▶ [EXERCISE OBJECTIVE]: Type out the data again, word for word and in full.

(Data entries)
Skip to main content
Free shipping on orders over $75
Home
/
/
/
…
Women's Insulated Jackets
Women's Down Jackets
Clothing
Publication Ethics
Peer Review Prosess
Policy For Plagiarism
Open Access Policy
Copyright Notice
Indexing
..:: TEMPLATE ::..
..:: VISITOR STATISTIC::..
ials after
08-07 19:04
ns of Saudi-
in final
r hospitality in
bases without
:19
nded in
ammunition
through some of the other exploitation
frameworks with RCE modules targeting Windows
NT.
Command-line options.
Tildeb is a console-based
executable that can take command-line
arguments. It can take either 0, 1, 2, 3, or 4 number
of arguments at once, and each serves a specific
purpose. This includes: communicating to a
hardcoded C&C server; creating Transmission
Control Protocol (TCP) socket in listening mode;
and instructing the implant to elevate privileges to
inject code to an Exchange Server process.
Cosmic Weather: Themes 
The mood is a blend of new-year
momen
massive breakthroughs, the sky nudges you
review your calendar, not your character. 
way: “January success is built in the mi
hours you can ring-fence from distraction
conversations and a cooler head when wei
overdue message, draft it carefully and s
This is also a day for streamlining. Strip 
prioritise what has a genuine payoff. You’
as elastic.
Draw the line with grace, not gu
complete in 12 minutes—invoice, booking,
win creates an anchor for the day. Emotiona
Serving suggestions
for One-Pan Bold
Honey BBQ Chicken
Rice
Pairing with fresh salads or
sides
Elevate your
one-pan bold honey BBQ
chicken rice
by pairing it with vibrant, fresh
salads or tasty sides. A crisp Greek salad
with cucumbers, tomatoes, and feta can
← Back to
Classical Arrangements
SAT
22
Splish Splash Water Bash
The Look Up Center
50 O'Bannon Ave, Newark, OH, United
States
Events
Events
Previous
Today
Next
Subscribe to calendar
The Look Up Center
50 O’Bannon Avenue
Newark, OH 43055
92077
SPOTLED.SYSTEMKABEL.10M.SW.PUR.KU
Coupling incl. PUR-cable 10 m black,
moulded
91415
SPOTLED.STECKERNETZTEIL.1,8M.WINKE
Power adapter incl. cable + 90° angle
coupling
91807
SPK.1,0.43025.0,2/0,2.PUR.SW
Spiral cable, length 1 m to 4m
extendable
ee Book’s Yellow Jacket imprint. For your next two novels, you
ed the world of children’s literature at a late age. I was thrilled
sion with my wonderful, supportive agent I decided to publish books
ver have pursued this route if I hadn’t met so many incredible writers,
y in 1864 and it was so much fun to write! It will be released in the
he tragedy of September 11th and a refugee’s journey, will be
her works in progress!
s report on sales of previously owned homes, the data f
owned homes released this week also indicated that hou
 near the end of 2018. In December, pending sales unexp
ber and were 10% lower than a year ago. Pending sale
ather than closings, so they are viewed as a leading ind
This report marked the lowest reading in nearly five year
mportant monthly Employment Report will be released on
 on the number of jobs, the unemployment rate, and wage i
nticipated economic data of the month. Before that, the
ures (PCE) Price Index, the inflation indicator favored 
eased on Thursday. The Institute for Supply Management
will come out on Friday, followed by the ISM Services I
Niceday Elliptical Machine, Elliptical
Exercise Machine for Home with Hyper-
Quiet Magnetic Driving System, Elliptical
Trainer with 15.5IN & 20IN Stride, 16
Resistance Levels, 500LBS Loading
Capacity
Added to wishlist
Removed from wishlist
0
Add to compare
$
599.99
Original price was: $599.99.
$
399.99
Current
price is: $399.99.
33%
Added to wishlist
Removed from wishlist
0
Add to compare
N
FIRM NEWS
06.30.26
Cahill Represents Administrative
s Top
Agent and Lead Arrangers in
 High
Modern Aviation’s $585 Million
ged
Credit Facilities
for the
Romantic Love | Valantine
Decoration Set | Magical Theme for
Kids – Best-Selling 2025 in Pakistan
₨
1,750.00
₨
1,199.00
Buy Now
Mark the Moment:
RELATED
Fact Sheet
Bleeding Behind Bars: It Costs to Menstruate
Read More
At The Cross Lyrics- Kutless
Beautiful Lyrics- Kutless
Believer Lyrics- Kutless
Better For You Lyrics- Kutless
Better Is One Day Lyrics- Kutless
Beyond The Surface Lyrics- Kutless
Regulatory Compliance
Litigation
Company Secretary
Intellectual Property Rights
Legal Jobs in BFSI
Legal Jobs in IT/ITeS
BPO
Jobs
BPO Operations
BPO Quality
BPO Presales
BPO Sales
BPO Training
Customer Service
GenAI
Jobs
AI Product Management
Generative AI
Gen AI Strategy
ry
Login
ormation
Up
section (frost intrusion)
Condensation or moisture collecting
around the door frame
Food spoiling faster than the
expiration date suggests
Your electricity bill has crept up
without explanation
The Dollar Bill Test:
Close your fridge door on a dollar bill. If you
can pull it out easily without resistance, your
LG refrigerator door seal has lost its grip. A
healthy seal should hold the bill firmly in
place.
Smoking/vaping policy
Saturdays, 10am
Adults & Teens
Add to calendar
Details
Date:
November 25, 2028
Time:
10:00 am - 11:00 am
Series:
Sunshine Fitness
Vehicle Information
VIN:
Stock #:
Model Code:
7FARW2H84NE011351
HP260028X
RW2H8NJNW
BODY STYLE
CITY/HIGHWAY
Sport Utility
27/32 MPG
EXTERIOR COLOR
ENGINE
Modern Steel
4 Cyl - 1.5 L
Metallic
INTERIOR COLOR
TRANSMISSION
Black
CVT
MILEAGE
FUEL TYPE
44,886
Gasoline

▶ [PROBLEM SOLUTION]:
Skip to main content
Free shipping on orders over $75
Home
/
/
/
…
Women's Insulated Jackets
Women's Down Jackets
Clothing
Publication Ethics
Peer Review Prosess
Policy For Plagiarism
Open Access Policy
Copyright Notice
Indexing
..:: TEMPLATE ::..
..:: VISITOR STATISTIC::..
ials after
08-07 19:04
ns of Saudi-
in final
r hospitality in
bases without
:19
nded in
ammunition
through some of the other exploitation
frameworks with RCE modules targeting Windows
NT.
Command-line options.
Tildeb is a console-based
executable that can take command-line
arguments. It can take either 0, 1, 2, 3, or 4 number
of arguments at once, and each serves a specific
purpose. This includes: communicating to a
hardcoded C&C server; creating Transmission
Control Protocol (TCP) socket in listening mode;
and instructing the implant to elevate privileges to
inject code to an Exchange Server process.
Cosmic Weather: Themes 
The mood is a blend of new-year
momen
massive breakthroughs, the sky nudges you
review your calendar, not your character. 
way: “January success is built in the mi
hours you can ring-fence from distraction
conversations and a cooler head when wei
overdue message, draft it carefully and s
This is also a day for streamlining. Strip 
prioritise what has a genuine payoff. You’
as elastic.
Draw the line with grace, not gu
complete in 12 minutes—invoice, booking,
win creates an anchor for the day. Emotiona
Serving suggestions
for One-Pan Bold
Honey BBQ Chicken
Rice
Pairing with fresh salads or
sides
Elevate your
one-pan bold honey BBQ
chicken rice
by pairing it with vibrant, fresh
salads or tasty sides. A crisp Greek salad
with cucumbers, tomatoes, and feta can
← Back to
Classical Arrangements
SAT
22
Splish Splash Water Bash
The Look Up Center
50 O'Bannon Ave, Newark, OH, United
States
Events
Events
Previous
Today
Next
Subscribe to calendar
The Look Up Center
50 O’Bannon Avenue
Newark, OH 43055
92077
SPOTLED.SYSTEMKABEL.10M.SW.PUR.KU
Coupling incl. PUR-cable 10 m black,
moulded
91415
SPOTLED.STECKERNETZTEIL.1,8M.WINKE
Power adapter incl. cable + 90° angle
coupling
91807
SPK.1,0.43025.0,2/0,2.PUR.SW
Spiral cable, length 1 m to 4m
extendable
ee Book’s Yellow Jacket imprint. For your next two novels, you
ed the world of children’s literature at a late age. I was thrilled
sion with my wonderful, supportive agent I decided to publish books
ver have pursued this route if I hadn’t met so many incredible writers,
y in 1864 and it was so much fun to write! It will be released in the
he tragedy of September 11th and a refugee’s journey, will be
her works in progress!
s report on sales of previously owned homes, the data f
owned homes released this week also indicated that hou
 near the end of 2018. In December, pending sales unexp
ber and were 10% lower than a year ago. Pending sale
ather than closings, so they are viewed as a leading ind
This report marked the lowest reading in nearly five year
mportant monthly Employment Report will be released on
 on the number of jobs, the unemployment rate, and wage i
nticipated economic data of the month. Before that, the
ures (PCE) Price Index, the inflation indicator favored 
eased on Thursday. The Institute for Supply Management
will come out on Friday, followed by the ISM Services I
Niceday Elliptical Machine, Elliptical
Exercise Machine for Home with Hyper-
Quiet Magnetic Driving System, Elliptical
Trainer with 15.5IN & 20IN Stride, 16
Resistance Levels, 500LBS Loading
Capacity
Added to wishlist
Removed from wishlist
0
Add to compare
$
599.99
Original price was: $599.99.
$
399.99
Current
price is: $399.99.
33%
Added to wishlist
Removed from wishlist
0
Add to compare
N
FIRM NEWS
06.30.26
Cahill Represents Administrative
s Top
Agent and Lead Arrangers in
 High
Modern Aviation’s $585 Million
ged
Credit Facilities
for the
Romantic Love | Valantine
Decoration Set | Magical Theme for
Kids – Best-Selling 2025 in Pakistan
₨
1,750.00
₨
1,199.00
Buy Now
Mark the Moment:
RELATED
Fact Sheet
Bleeding Behind Bars: It Costs to Menstruate
Read More
At The Cross Lyrics- Kutless
Beautiful Lyrics- Kutless
Believer Lyrics- Kutless
Better For You Lyrics- Kutless
Better Is One Day Lyrics- Kutless
Beyond The Surface Lyrics- Kutless
Regulatory Compliance
Litigation
Company Secretary
Intellectual Property Rights
Legal Jobs in BFSI
Legal Jobs in IT/ITeS
BPO
Jobs
BPO Operations
BPO Quality
BPO Presales
BPO Sales
BPO Training
Customer Service
GenAI
Jobs
AI Product Management
Generative AI
Gen AI Strategy
ry
Login
ormation
Up
section (frost intrusion)
Condensation or moisture collecting
around the door frame
Food spoiling faster than the
expiration date suggests
Your electricity bill has crept up
without explanation
The Dollar Bill Test:
Close your fridge door on a dollar bill. If you
can pull it out easily without resistance, your
LG refrigerator door seal has lost its grip. A
healthy seal should hold the bill firmly in
place.
Smoking/vaping policy
Saturdays, 10am
Adults & Teens
Add to calendar
Details
Date:
November 25, 2028
Time:
10:00 am - 11:00 am
Series:
Sunshine Fitness
Vehicle Information
VIN:
Stock #:
Model Code:
7FARW2H84NE011351
HP260028X
RW2H8NJNW
BODY STYLE
CITY/HIGHWAY
Sport Utility
27/32 MPG
EXTERIOR COLOR
ENGINE
Modern Steel
4 Cyl - 1.5 L
Metallic
INTERIOR COLOR
TRANSMISSION
Black
CVT
MILEAGE
FUEL TYPE
44,886
Gasoline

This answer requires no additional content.